Good thing autozone has a warrenty on thier batteries, i'll need a new one after all this stress on it.:D

anywho the check engine light is on only with engine not running. i threw a test light at the test port and everything seems to check out.

Anyways, i replaced that ignition switch and tried a new motorcraft VR that i had lying around and that didnt change a thing.
 
did a test on the tps, shows its shot, so im going to grab one or 5 from the junkyard, along with probably 5 or so tfi's. one of those should be good...lol.
 
Ok, so i've tested/replaced everything i can try such as. Havent got it to throw codes yet. My next step is checking all the fusible links.

How many links related to engine managment are there? how many links total are there?

Just traveling down the harness from the sensors to the end, at least i can got her to idle mostly, just bogs under throttle till about 3,000 rpm, then it runs as normal.

any other ideas what i could check. Whats the voltage that the MAp sensor should be throwing out at idle?
 
OK there's a lot of Fusable Links:

Link "A" is @ LH apron, for Alternator
Link "B" is @ LH apron, for Horn & Lighter
Link "C" is @ LH apron, for Ign Sw & Fuses
Link "D" is @ Start Rel, for ABS Power
Link "E" is @ LH apron, for Rear Defrost
Link "F" is @ Start Rel, for ABS Pump
Link "G" is @ Start Rel, for Ign Coil Circuit
Link "H" is @ LH apron, for Susp Controller
Link "K" is @ LH apron, for EEC Power
Link "L" is @ Start Rel, for Susp Compressor
Link "M" is @ RH apron, for EEC Controller
Link "N" is @ RH apron, for ABS Controller


What it looks like from '89 EVTM

http://thelincolnmarkviiclub.org/Gallery/albums/album94/Charge89EVTMfull.sized.jpg
 
Thanks a bunch, im going to go test those. I have an FSM but its from the 84, so that does me a bunch of good, but it helps every once in awhile.
 
Ok so, i found that fusable link M was bad, replaced it, now its fine and running ok at least, still a little missfire feeling.

I then go to start it up a few days later and the thing wont fire, i have spark, full fuel pressure at the rail and of course air. She just wont start now.

Suspect is that the injectors arnt firing, all fusable links are fine. seems like a fuel problem now, how would i go about checking if the injectors are firing and what would cause them to not fire? why would it not run even after it ran a few days ago?
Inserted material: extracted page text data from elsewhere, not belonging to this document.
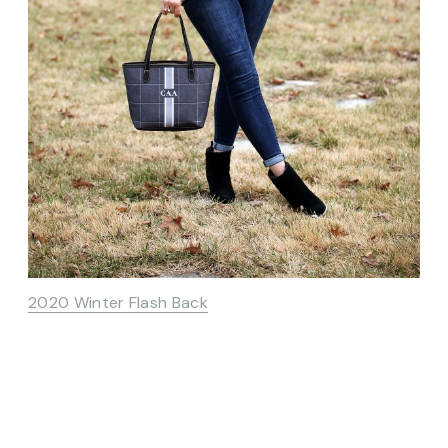
2020 Winter Flash Back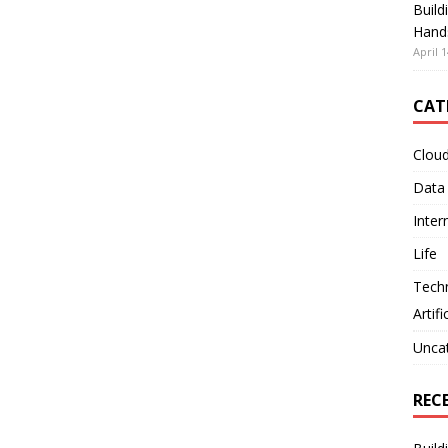
Build
Hand
April 1
CAT
Clou
Data
Inter
Life
Tech
Artifi
Unca
REC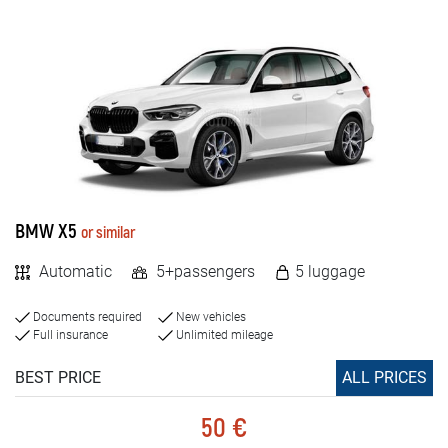
BMW X5
or similar
Automatic
5+passengers
5 luggage
Documents required
New vehicles
Full insurance
Unlimited mileage
BEST PRICE
ALL PRICES
50 €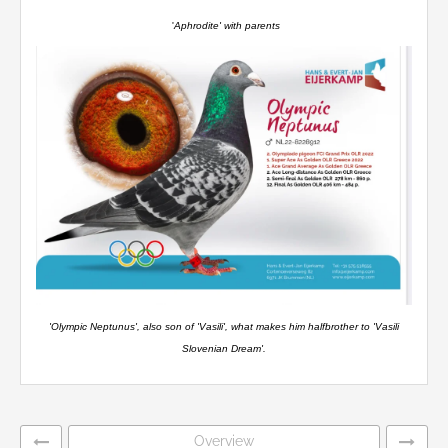
'
Aphrodite' with parents
'Olympic Neptunus', also son of 'Vasili', what makes him halfbrother to 'Vasili
Slovenian Dream'.
Overview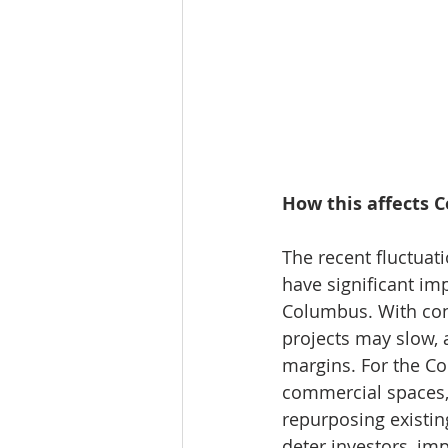
How this affects 
The recent fluctuat
have significant imp
Columbus. With cons
projects may slow, a
margins. For the C
commercial spaces,
repurposing existin
deter investors, im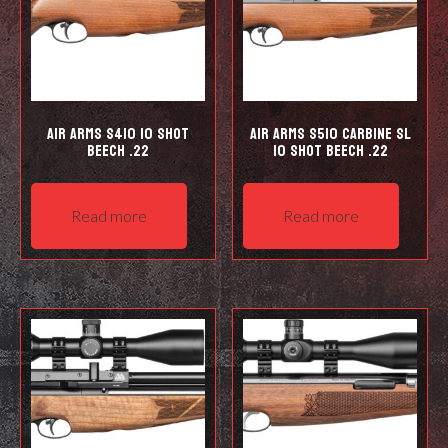
Air Arms S410 10 Shot
Air Arms S510 Carbine SL
Beech .22
10 shot Beech .22
Read more
Read more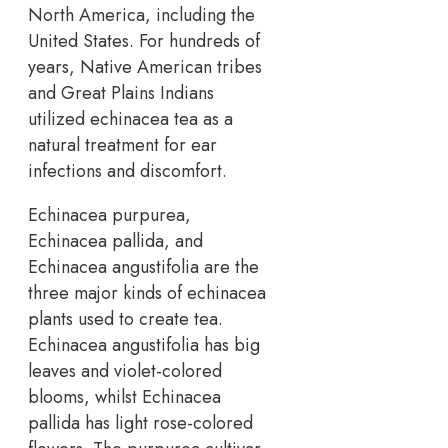
North America, including the
United States. For hundreds of
years, Native American tribes
and Great Plains Indians
utilized echinacea tea as a
natural treatment for ear
infections and discomfort.
Echinacea purpurea,
Echinacea pallida, and
Echinacea angustifolia are the
three major kinds of echinacea
plants used to create tea.
Echinacea angustifolia has big
leaves and violet-colored
blooms, whilst Echinacea
pallida has light rose-colored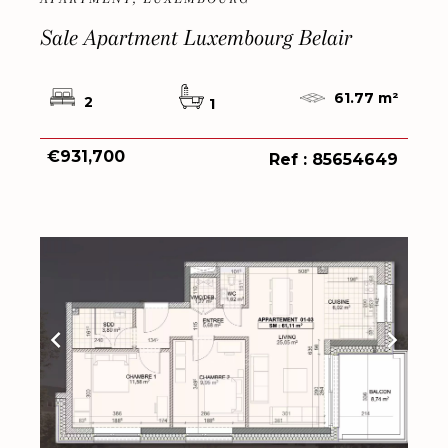
Sale Apartment Luxembourg Belair
61.77 m²
2
1
€931,700
Ref : 85654649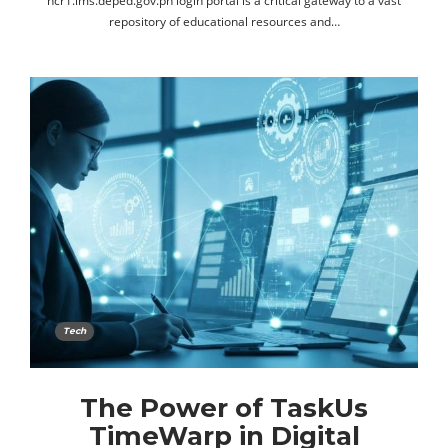
ncr1.lms.deped.gov.ph login portal is a critical gateway to a vast
repository of educational resources and…
Tech
The Power of TaskUs
TimeWarp in Digital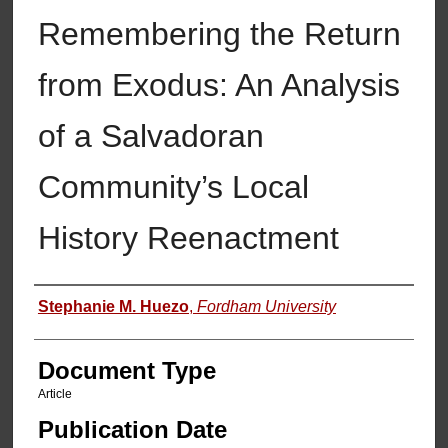
Remembering the Return
from Exodus: An Analysis
of a Salvadoran
Community’s Local
History Reenactment
Authors
Stephanie M. Huezo
,
Fordham University
Document Type
Article
Publication Date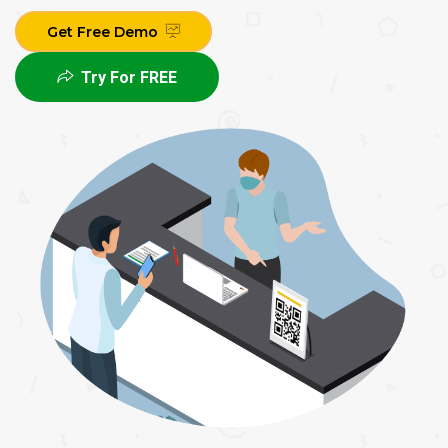
Get Free Demo
Try For FREE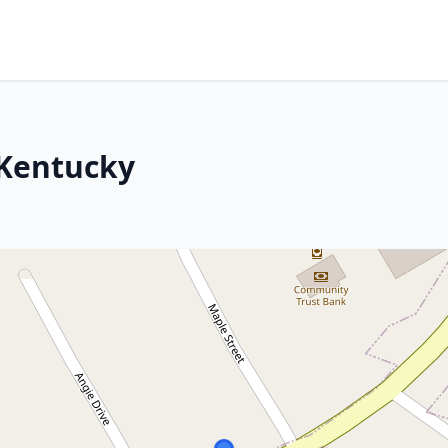
 Kentucky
I miss my old carb'd cars with like 6 wires in the engine bay.
 
...
anywho the check engine light is on only with engine not running. i threw a test light at the test port and everything seems to check out.
That is normal operation. The engine light came on because the key was in the run position and the engine was off and the oil pressure was low. Once the engine turns the pump and pressure builds, the light goes out.
Anyways, i replaced that ignition switch and tried a new motorcraft VR that i had lying around and that didnt change a thing.
You need to test voltage while the car is running with a plug and play voltage tester. You're probably spiking which can turn up at the strangest times. Unless your VR was new out of the box, it too could be bad.

You need to go through the charging system step by step. Most common causes are going to be loose connections or bad grounds. If your ignition switch was indeed replaced with a new one, then 75% of the work is done.